:: Page images and extracted text ::
□ □ □ □

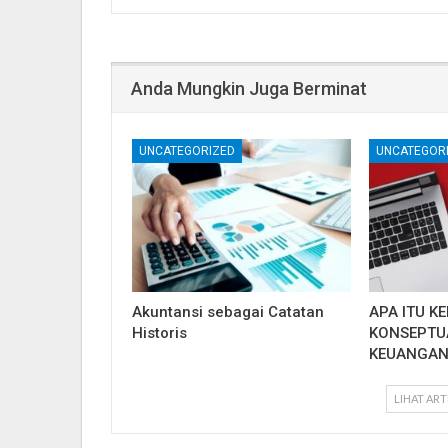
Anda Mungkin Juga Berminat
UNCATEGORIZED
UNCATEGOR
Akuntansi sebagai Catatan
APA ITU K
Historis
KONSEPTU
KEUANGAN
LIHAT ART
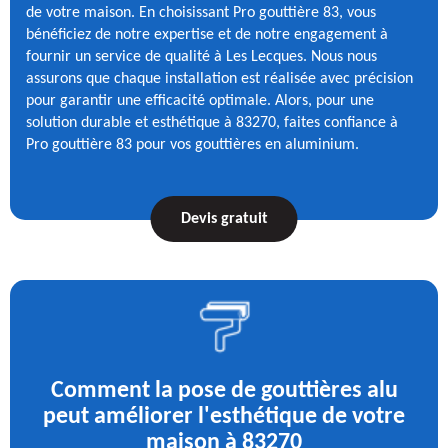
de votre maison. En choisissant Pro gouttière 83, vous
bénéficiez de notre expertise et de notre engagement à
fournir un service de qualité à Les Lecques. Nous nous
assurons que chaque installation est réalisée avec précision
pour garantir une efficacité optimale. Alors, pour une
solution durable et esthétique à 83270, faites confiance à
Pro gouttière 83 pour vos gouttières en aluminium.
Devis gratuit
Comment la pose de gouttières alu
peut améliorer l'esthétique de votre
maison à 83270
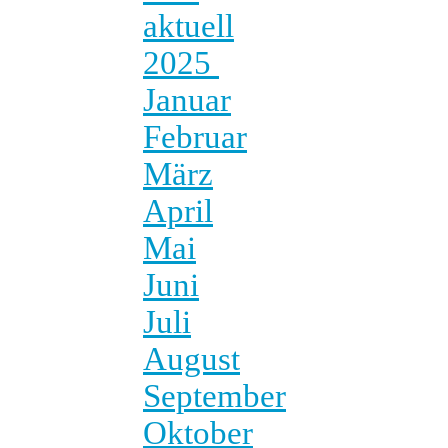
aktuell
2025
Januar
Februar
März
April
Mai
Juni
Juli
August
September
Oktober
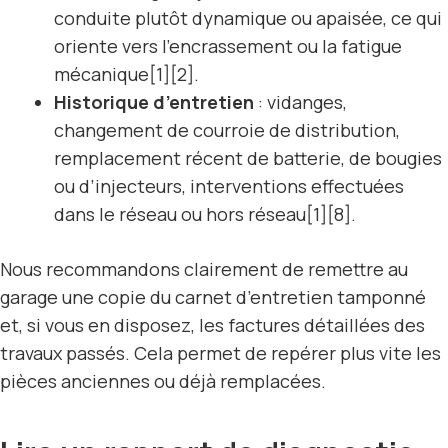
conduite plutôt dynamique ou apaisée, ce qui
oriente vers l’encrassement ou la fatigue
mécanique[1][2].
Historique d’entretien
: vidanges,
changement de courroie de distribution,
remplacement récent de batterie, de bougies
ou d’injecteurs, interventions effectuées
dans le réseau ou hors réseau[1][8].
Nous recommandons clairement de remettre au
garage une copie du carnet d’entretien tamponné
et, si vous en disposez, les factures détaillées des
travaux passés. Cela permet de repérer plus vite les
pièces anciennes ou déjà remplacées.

□ □ □ □

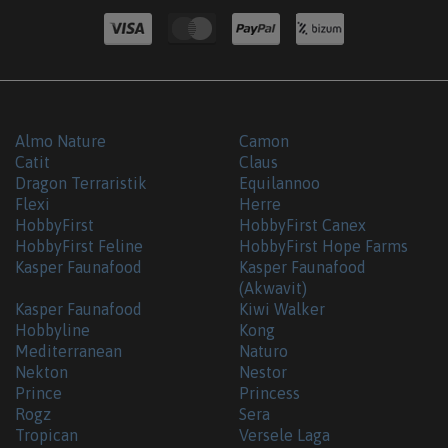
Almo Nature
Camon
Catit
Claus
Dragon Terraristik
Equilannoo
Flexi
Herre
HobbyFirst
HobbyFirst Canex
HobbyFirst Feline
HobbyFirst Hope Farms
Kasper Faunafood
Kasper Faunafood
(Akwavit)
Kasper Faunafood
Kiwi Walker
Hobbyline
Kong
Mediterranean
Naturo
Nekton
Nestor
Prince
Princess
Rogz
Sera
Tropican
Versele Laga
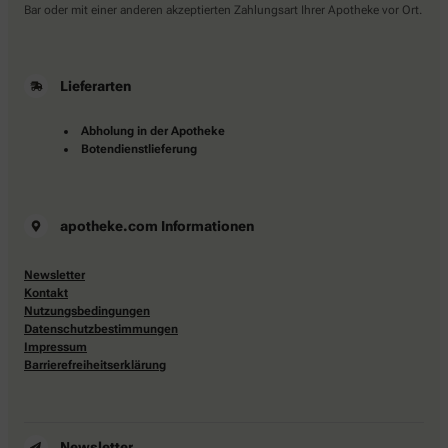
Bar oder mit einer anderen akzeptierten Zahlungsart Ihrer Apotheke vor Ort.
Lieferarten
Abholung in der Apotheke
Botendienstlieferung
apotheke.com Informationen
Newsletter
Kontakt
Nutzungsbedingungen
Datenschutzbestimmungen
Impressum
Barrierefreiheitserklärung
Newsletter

□ □ □ □

:: What to work on ::
What lines above run from the one with "Anda Mungkin Juga Berminat" to the one with "peut améliorer l'esthétique de votre"? Give them again exactly, ends included, and leave the pictures out.

:: Completed task ::
Anda Mungkin Juga Berminat
UNCATEGORIZED
UNCATEGOR
Akuntansi sebagai Catatan
APA ITU K
Historis
KONSEPTU
KEUANGAN
LIHAT ART
de votre maison. En choisissant Pro gouttière 83, vous
bénéficiez de notre expertise et de notre engagement à
fournir un service de qualité à Les Lecques. Nous nous
assurons que chaque installation est réalisée avec précision
pour garantir une efficacité optimale. Alors, pour une
solution durable et esthétique à 83270, faites confiance à
Pro gouttière 83 pour vos gouttières en aluminium.
Devis gratuit
Comment la pose de gouttières alu
peut améliorer l'esthétique de votre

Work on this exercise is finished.